### Task brief
Look below for the line containing "omit detail that"; from there through the line containing "damage was already done till then.", both lines included, please set down each line exactly and nothing else.

----

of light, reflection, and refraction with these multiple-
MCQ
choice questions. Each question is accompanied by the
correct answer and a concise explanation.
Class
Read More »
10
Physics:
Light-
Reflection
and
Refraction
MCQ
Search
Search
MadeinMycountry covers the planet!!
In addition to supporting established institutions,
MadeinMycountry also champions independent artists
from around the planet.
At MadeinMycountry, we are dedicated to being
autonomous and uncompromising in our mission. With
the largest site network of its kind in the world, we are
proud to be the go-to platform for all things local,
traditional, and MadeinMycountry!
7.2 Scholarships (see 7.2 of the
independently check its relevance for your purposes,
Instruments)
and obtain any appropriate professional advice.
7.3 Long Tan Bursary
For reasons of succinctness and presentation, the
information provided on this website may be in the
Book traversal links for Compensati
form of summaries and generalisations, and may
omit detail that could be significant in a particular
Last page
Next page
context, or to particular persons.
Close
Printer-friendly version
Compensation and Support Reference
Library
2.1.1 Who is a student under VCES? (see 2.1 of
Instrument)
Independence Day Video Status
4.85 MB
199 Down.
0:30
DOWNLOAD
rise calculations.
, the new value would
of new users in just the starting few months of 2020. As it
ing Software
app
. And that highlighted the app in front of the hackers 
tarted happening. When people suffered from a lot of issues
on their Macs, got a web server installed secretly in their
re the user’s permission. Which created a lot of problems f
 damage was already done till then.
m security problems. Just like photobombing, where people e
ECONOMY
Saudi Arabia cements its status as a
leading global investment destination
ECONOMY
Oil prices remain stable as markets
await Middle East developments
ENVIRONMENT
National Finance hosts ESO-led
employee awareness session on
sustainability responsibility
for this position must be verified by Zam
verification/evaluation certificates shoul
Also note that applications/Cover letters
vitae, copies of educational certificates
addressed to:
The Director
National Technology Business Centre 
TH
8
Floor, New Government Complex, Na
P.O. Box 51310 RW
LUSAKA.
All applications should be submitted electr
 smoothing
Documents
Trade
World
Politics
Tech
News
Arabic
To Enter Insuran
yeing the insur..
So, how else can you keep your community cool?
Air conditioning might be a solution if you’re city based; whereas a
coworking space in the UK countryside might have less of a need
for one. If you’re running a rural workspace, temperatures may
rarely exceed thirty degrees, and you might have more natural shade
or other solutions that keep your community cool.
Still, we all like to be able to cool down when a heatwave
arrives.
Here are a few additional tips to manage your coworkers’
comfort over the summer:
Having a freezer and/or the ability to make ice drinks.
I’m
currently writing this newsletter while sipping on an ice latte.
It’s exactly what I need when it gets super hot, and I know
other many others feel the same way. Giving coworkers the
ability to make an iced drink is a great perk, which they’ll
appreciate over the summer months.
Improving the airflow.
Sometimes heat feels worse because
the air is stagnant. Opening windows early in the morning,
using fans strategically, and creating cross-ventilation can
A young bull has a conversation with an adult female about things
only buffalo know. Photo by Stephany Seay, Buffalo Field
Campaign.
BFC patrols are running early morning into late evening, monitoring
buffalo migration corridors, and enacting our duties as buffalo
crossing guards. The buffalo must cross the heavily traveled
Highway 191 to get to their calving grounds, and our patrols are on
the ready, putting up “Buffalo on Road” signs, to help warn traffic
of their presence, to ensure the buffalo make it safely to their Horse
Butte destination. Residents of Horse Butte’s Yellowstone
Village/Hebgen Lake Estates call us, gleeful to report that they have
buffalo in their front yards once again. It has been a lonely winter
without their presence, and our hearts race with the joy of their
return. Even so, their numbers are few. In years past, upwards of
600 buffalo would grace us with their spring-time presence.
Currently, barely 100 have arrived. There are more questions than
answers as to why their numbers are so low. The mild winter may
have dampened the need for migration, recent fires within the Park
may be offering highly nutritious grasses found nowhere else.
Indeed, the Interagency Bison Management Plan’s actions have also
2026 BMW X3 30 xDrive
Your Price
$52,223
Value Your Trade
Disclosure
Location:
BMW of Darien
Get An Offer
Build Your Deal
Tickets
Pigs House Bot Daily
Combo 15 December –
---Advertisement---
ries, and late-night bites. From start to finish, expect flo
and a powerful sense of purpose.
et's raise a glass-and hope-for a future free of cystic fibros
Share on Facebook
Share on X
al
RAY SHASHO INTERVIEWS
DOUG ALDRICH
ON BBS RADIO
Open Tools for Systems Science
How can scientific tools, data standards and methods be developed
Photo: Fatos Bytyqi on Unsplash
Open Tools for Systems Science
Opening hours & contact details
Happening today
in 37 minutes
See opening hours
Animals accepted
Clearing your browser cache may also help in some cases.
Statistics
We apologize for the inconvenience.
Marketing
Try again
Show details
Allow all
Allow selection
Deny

----

### Task output
omit detail that could be significant in a particular
Last page
Next page
context, or to particular persons.
Close
Printer-friendly version
Compensation and Support Reference
Library
2.1.1 Who is a student under VCES? (see 2.1 of
Instrument)
Independence Day Video Status
4.85 MB
199 Down.
0:30
DOWNLOAD
rise calculations.
, the new value would
of new users in just the starting few months of 2020. As it
ing Software
app
. And that highlighted the app in front of the hackers 
tarted happening. When people suffered from a lot of issues
on their Macs, got a web server installed secretly in their
re the user’s permission. Which created a lot of problems f
 damage was already done till then.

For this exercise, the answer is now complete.